Which was unfortunate because a lot of them were vexed,

And demanded to ask questions so as to be less perplexed,

But a goodly number of them notwithstanding, arrived on that day,

For the annual general meeting to listen and have their say,

Which meant cramming into a tiny Covent Garden office which was bought,

When the Society had to sell its splendid headquarters in Earls Court.

And it might be thought that officers and their critics at that time,

Were gathered there to dispute things like inspiration and metre and rhyme,

But it was really all about the decline in the Society's financial state,

Which the critics were desirous of halting before it was too late . . .

Mmmm.
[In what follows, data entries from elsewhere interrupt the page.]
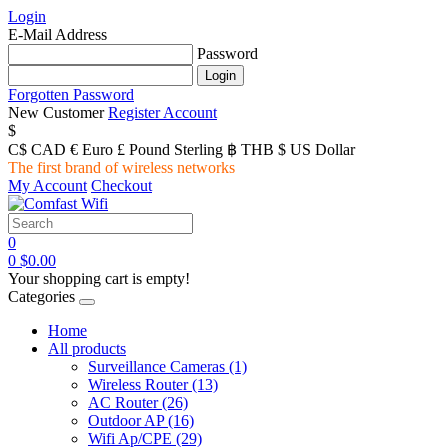
Login
E-Mail Address
Password
Forgotten Password
New Customer
Register Account
$
C$ CAD
€ Euro
£ Pound Sterling
฿ THB
$ US Dollar
The first brand of wireless networks
My Account
Checkout
0
0
$0.00
Your shopping cart is empty!
Categories
Home
All products
Surveillance Cameras
(1)
Wireless Router
(13)
AC Router
(26)
Outdoor AP
(16)
Wifi Ap/CPE
(29)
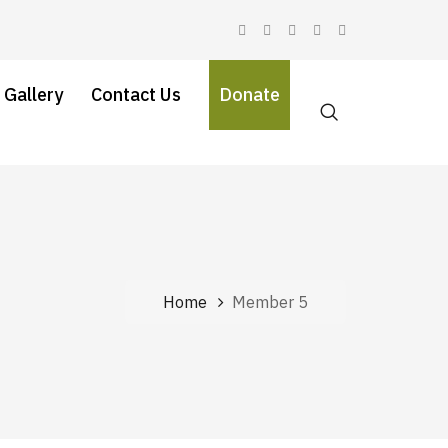
 Gallery
Contact Us
Donate
Home
Member 5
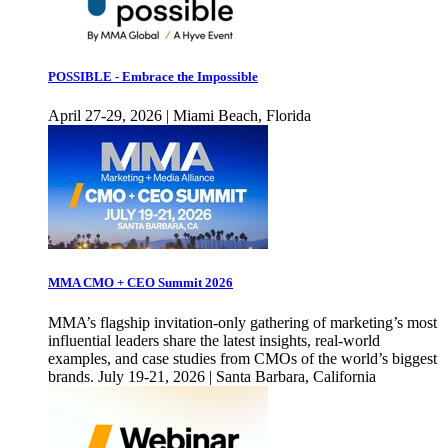
POSSIBLE - Embrace the Impossible
April 27-29, 2026 | Miami Beach, Florida
MMA CMO + CEO Summit 2026
MMA’s flagship invitation-only gathering of marketing’s most
influential leaders share the latest insights, real-world
examples, and case studies from CMOs of the world’s biggest
brands. July 19-21, 2026 | Santa Barbara, California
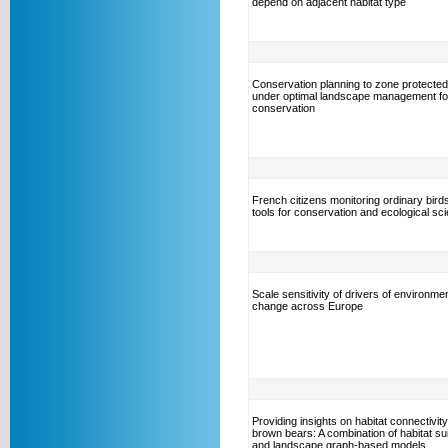
depend on adjacent habitat type
Conservation planning to zone protecte
under optimal landscape management for
conservation
French citizens monitoring ordinary bird
tools for conservation and ecological sc
Scale sensitivity of drivers of environmen
change across Europe
Providing insights on habitat connectivity
brown bears: A combination of habitat suit
and landscape graph-based models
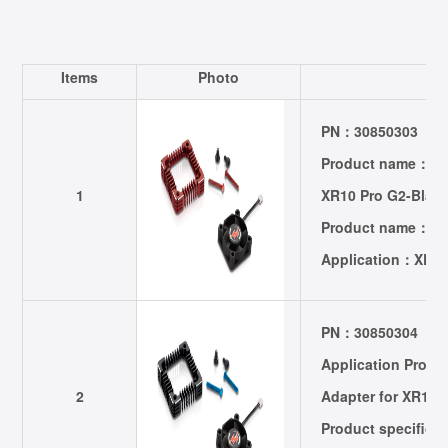
Items
Photo
P
PN：30850303
Product name：301
1
XR10 Pro G2-Blac
Product name：Fa
Application：XER
PN：30850304
Application Prod
2
Adapter for XR10 
Product specific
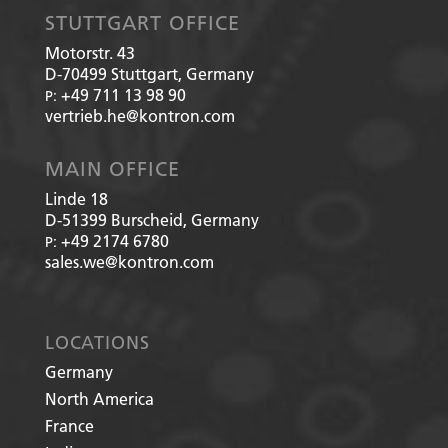
STUTTGART OFFICE
Motorstr. 43
D-70499
Stuttgart, Germany
+49 711 13 98 90
P:
vertrieb.he@kontron.com
MAIN OFFICE
Linde 18
D-51399
Burscheid, Germany
+49 2174 6780
P:
sales.we@kontron.com
LOCATIONS
Germany
North America
France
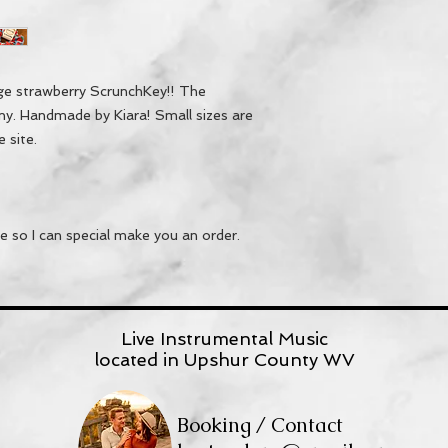
rge strawberry ScrunchKey!! The
iny. Handmade by Kiara! Small sizes are
e site.
 so I can special make you an order.
Live Instrumental Music
located in Upshur County WV
Booking / Contact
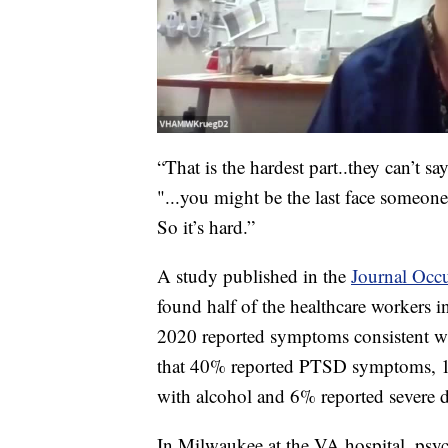
“That is the hardest part..they can’t 
"...you might be the last face someone 
So it’s hard.”
A study published in the
Journal Occu
found half of the healthcare workers i
2020 reported symptoms consistent wit
that 40% reported PTSD symptoms, 11
with alcohol and 6% reported severe d
In Milwaukee at the VA hospital, psy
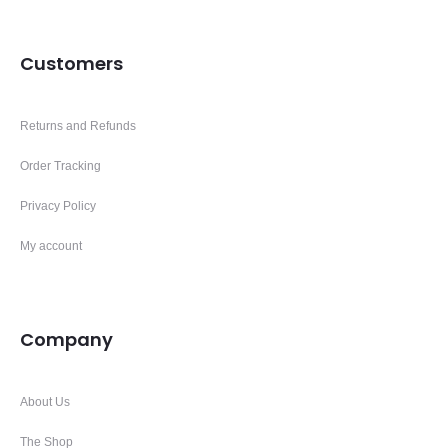
Customers
Returns and Refunds
Order Tracking
Privacy Policy
My account
Company
About Us
The Shop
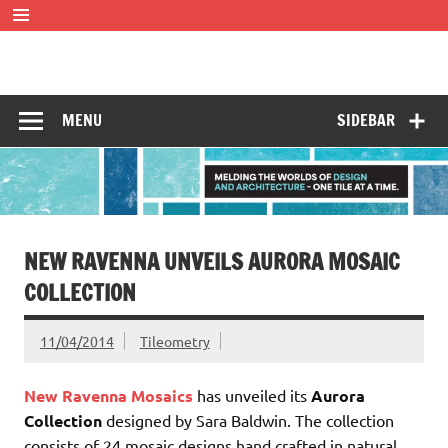
Skip
to
content
Tileometry
Melding the worlds of design and architecture – one tile at
a time.
MENU
SIDEBAR
NEW RAVENNA UNVEILS AURORA MOSAIC
COLLECTION
11/04/2014
Tileometry
New Ravenna Mosaics
has unveiled its
Aurora
Collection
designed by Sara Baldwin. The collection
consists of 24 mosaic designs hand crafted in natural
Next I approached the agent of Roger McGough, council member. 'How much do you pay?' asked the agent. Nothing, I said. 'Well, you can go and jump in that case,' said Mr McGough's agent. Fleur Adcock, another council member, proved more responsive:

Who are these bandits bent on sabotage?

Under the stocking masks and camouflage,

brandishing toy grenades, the thugs are few,

and not too fearsome, at a closer view.

Their heads are twisted backwards as they stare

sadly at 21 (sob]) Earls Court Square.

'Cancel the future]' cry these faded men.

'Bring back the past] We liked it better then

To hell with solvency, success, efficiency -

we'd rather have romantic self- sufficiency.

Let the Arts Council keep its famous grant,

Give us dry rot and debts]' they grimly chant.

'That's what we had before, when we were bosses,

enjoying the catastrophes and losses.

So wind the clock back, unmake history, vote

for us. This time we'll really sink the boat.

Betterton Street can be put up for sale,

the staff can lose their jobs, the fans can wail

in vain for poetry. Let's make things fail]

Hmmm. What we need is a little balance, a little distance, a little Gavin Ewart:

Poets daft and poets duff

Weave and leave their cat-like fluff

As they scrabble, shedding fur . . .

When they fight the hacks all purr

Highbrow art is dim and naff

(Ask them in the pub and caff.)

Rows, though, on the other hand,

Hacks enjoy and understand.

Trouble-makers, stirrers all -

storms in teacups aren't too small

If boredom cries loud for variety

Go for the Poetry Society]

Put Ewart in charge immediately, I say.